If, then, death is a problem for which Judaism offers no solution, and for which Christianity offers no solution in the packaging of a solution, then perhaps neither is really all that different from Buddhism, which responds with something of an Alfred E. Newman’s “What, me worry?” in its assertion that there is, per Thich Nhat Hanh’s No Death, No Fear, no problem to solve. Which religion you prefer, at least as far as death goes, becomes a matter of taste: do you like your lack of information straight up (Judaism’s “Socratic” silence), on the rocks (St. Peter, the rock upon which Jesus built his church, is also the one who meets you at the pearly gates, which legend is another fancy way for Christians to say they have no idea about what happens after death), or with a twist (the Buddhist twist, of course, is that you can’t say anything about nothing). But whichever of the three you choose, if you want answers you still have to wait until you die. Which leaves me and Chilly still feeling a little unsettled.

My first reading assignment to expand my general fund of Jewish knowledge beyond its current meager mish-mosh is James Carroll’s Constantine’s Sword: The Church and the Jews, a history of “the profoundly troubling two-thousand-year course of the Church’s battle against Judaism.” In his reckoning with the legacy of the Holocaust and its implications for Christianity, Carroll writes the following about death:

“The alternative to thinking of God as a ‘cosmic sadist…an eternal vivisector,’ … is to stand before the unfathomable mystery of death- the death of Jesus, the death of one’s own son, the deaths of the six million- without attempting to understand it, and also without attempting to deny its character as a terrible outbreak of evil. It is here that these questions break out of any narrow reference to religion, Christian or Jewish, to press against the awful anxiety that every human must feel in the face of death.”

Carroll clearly hasn’t been reading his Thich Nhat Hanh. But if we momentarily set aside the possibility that one can overcome death terror via awakening (making enlightenment something of an Odd Couple with the previously tabled Rapture; I see Jerry Falwell as Felix Unger and Thich Nhat Hanh in the role of Oscar Madison), then we can locate my constant Chilly-an fear of death in the understanding of death as “a terrible outbreak of evil.”

Humans seem incapable of perceiving the presence of evil as anything other than the absence of God; see the failure of every attempted theodicy as well as Jesus’ own “My God, my God, why have you forsaken me.” Death as understood by Carroll, death as evil, then, is death as abandonment. Bringing us right back to my earlier question of whether the fear of death and the fear of being cut off from love are the very same thing.

Wait for it…wait for it… Enter, stage left, Sigmund Freud, by way of his signature “Tell me about your childhood.” Because it is in early childhood and its inevitable encounter with all too human parenting that we first experience the withholding of love, that we get our very first taste of death.
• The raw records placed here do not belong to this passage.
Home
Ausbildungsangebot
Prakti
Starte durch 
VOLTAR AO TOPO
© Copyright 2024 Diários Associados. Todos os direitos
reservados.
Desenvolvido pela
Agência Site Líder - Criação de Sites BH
Becky Bailey, in her brilliant manual for managing children’s difficult behaviors, Conscious Discipline, captures this process succinctly (just substitute “parent” for “teacher”):

“Most teachers accept the premise that when a child makes a decision an adult likes, the child has earned encouragement. This is demonstrated by teachers praising children for ‘good’ behavior. The underlying message is, ‘When you do what I want, you earn my love. When you ignore what I want you to do, I will withhold my love.’ Many adults have internalized this kind of thinking. Many of us desperately seek approval and try so hard to please for this reason. We act appropriately not because we love others, but because we fear they won’t love us.”

By this same logic, I would argue that we desperately seek God’s approval in the hopes that we will never die, even as we know beyond a shadow of a doubt that abandonment, and the concurrent outbreak of unfathomable evil, is inevitable. Even as we earn God’s love, “We’re doomed.”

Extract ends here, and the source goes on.